LA GRAMMATICA DEL CERVELLO CHE COMUNICA NEURODIDATTICA, LINGUE E APPRENDIMENTI
- Authors: DI GESU FLORIANA; COMPAGNO GIUSEPPA
- Publication year: 2025
- Type: Monografia
- OA Link: http://hdl.handle.net/10447/684232
Abstract
This volume revisits neurodidactic research after twelve years, expanding its scope to include classroom communication dynamics, Embodied Cognition, and contrastive-perceptual linguistics. It provides a synthesis of developments in the Italian neurodidactic field, with particular focus on language, pedagogy, and glottodidactics. In the current educational sciences landscape, pedagogical reflection increasingly integrates cognitive neuroscience, especially regarding the neurophysiological underpinnings of didactic communication.
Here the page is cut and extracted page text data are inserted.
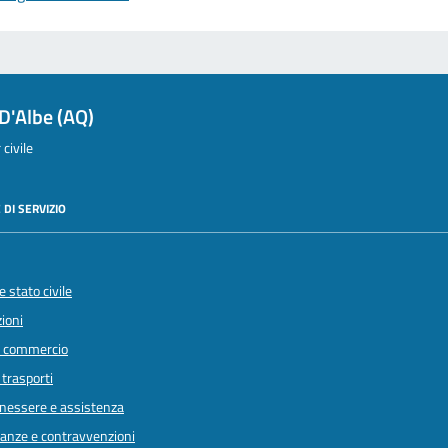
D'Albe (AQ)
civile
 DI SERVIZIO
 stato civile
ioni
e commercio
 trasporti
enessere e assistenza
inanze e contravvenzioni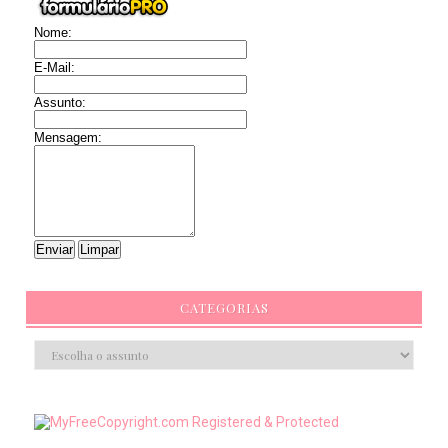
Nome:
E-Mail:
Assunto:
Mensagem:
CATEGORIAS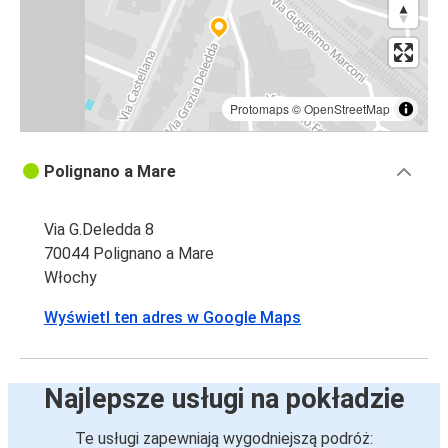
Protomaps
©
OpenStreetMap
Polignano a Mare
Via G.Deledda 8
70044 Polignano a Mare
Włochy
Wyświetl ten adres w Google Maps
Najlepsze usługi na pokładzie
Te usługi zapewniają wygodniejszą podróż: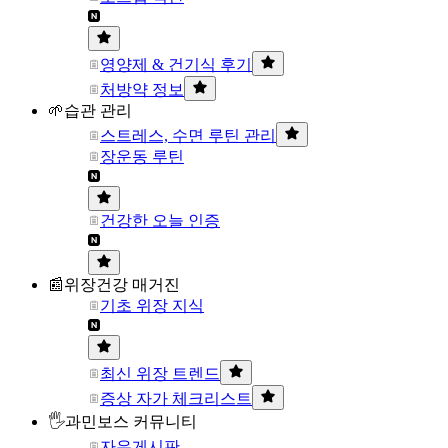
영양제 & 건기식 후기
처방약 정보
🌱습관 관리
스트레스, 수면 루틴 관리
장운동 루틴
건강한 오늘 인증
📰위장건강 매거진
기초 위장 지식
최신 위장 트렌드
증상 자가 체크리스트
🖐과민보스 커뮤니티
자유게시판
The first part of the book, edited by Giuseppa Compagno, explores the classroom as a complex communicative ecosystem, highlighting how effective teaching involves synaptic plasticity, mirror neurons, multimodal feedback, and embodied interaction. Here, communication is redefined as a multisensory, relational process, and the teacher emerges as a mediator of meaning and neural activation, rather than a transmitter of content. The second part, edited by Floriana Di Gesù, positions neurodidactics as a transdisciplinary field bridging neuroscience, cognitive psychology, special pedagogy, and didactics. Starting from Preiss’ pioneering work and the MBE framework (Mind, Brain and Education), the book adopts a “neuro-umbrella” vision, proposing that learning always involves structural reorganization of the brain. This shift demands a central role for the teacher, integrating neuroscientific insights into daily practice. The text then embraces the 4E Cognition framework (Embodied, Embedded, Enactive, Extended), presenting cognition as situated and relational. Language learning is examined through the lens of “languaging”, understood as an embodied, context-driven experience rather than symbolic abstraction. This leads to the enactive-lexical approach, which sees vocabulary acquisition as rooted in bodily, emotional, and sensorimotor engagement. Finally, the volume applies these insights to the teaching of Spanish as a foreign language to Italian speakers. While linguistic proximity facilitates initial comprehension, it also increases interference risks. The enactive-lexical model, by grounding meaning in lived experience and interaction, offers a powerful pedagogical alternative to traditional methods, fostering a more meaningful and embodied learning process.